During the appeal process, the Appeal Commissioners may direct you to do a number of things. Examples of the type of directions that the Appeal Commissioners can make include:
- Staying or delaying the appeal proceeding for a fixed period.
- Asking the parties to attend a case management conference.
- Asking the parties to submit a statement of agreed facts (evidence).
- Asking the parties to submit a book of documents which includes the written evidence to be presented at the hearing.
- Asking the parties to submit a book of authority containing legislation, case law and other materials which are being relied upon during the hearing.
- Asking for a statement of evidence intended to be given by any witness who is being called upon at the appeal hearing.
- Where expert evidence of a technological or scientific nature is likely to be relied upon by the parties, directing that the experts meet in advance of the hearing and prepare an agreed statement detailing those areas in which the experts are in agreement and those areas in which the experts differ.
- Directing that additional parties join the appeal.
Directions from the Appeal Commissioners will be communicated to all parties to the appeal in writing (whether by email or by post). The correspondence will generally be headed Direction and will describe the instruction contained in the correspondence. For example, a Direction letter requesting you to attend a case management conference will be titled Direction to attend a Case Management Conference.

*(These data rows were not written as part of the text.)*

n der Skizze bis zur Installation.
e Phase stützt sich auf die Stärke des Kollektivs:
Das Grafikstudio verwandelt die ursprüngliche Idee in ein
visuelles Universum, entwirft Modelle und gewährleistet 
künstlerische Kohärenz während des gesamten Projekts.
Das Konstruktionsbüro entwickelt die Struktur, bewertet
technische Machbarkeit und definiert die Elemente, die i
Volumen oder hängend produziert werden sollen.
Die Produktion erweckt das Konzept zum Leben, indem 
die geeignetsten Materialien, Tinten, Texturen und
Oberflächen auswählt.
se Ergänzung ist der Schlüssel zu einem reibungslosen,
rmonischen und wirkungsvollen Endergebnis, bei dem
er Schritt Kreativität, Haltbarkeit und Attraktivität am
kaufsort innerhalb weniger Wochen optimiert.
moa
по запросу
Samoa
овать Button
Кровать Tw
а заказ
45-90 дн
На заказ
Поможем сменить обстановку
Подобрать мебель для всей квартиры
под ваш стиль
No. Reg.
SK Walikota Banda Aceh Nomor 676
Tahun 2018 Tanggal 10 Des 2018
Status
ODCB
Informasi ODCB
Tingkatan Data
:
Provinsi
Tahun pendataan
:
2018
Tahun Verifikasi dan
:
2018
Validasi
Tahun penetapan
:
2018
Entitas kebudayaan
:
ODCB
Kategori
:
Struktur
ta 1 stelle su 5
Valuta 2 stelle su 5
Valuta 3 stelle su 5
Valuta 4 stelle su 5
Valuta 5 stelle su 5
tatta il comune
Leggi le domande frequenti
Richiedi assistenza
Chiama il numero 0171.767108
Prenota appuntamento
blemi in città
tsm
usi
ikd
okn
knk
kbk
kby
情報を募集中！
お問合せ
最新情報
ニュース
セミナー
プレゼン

The Direction will set out the deadline which the Tax Appeals Commission has set for you to meet the instruction. Failure to comply with a Direction may result in your appeal being dismissed. If the appeal is dismissed, the assessment or decision issued by Revenue will stand.
Dismissal of Appeal
The Appeal Commissioners may dismiss your appeal where you fail to comply with a direction of the Appeal Commissioners, e.g. to provide information which they consider relevant to the adjudication of the matter under appeal. The Tax Appeals Commission will issue a notice of its’ intention to dismiss your appeal and you will be given the opportunity provide an explanation as to why you believe the appeal should not be dismissed. The Appeal Commissioner will then adjudicate on this and make a decision which will be final and conclusive.
Alternatively, the Appeal Commissioners may decide on the matters under dispute in your appeal based on the information they have received and according to their best judgment.
Types of determinations
- Oral determination - An Appeal Commissioner may decide, after hearing the appeal, to give an oral determination at the end of the appeal hearing. This determination will subsequently be made in writing and will be sent to both parties to the appeal.
- Written determination - Where an oral determination is not made at the conclusion of the hearing, you will have to wait until the Appeal Commissioners issue a written determination once they have considered all the facts and evidence.
The Appeal Commissioners will issue a determination in your appeal as soon as practicably possible. Once the Appeal Commissioners have made a decision in your appeal, the written determination will be sent to both you and the other party to the appeal e.g. the Revenue Commissioners, within 21 days of the decision being formed.
Publications of determinations
The Tax Appeals Commission will publish your determination on its website, here within 90 days of both parties to the appeal being notified of the determination. Before we do this, we will remove your name and other personal details related to your appeal to protect your identity.
Appealing a Determination
If you do not agree with the decision contained in the determination issued by the Appeal Commissioners, you may be entitled to appeal the determination to the High Court. However, this can only be on a point of law. There is likely to be limited scope for the High Court to overturn or set aside a finding of fact by the Appeal Commissioners.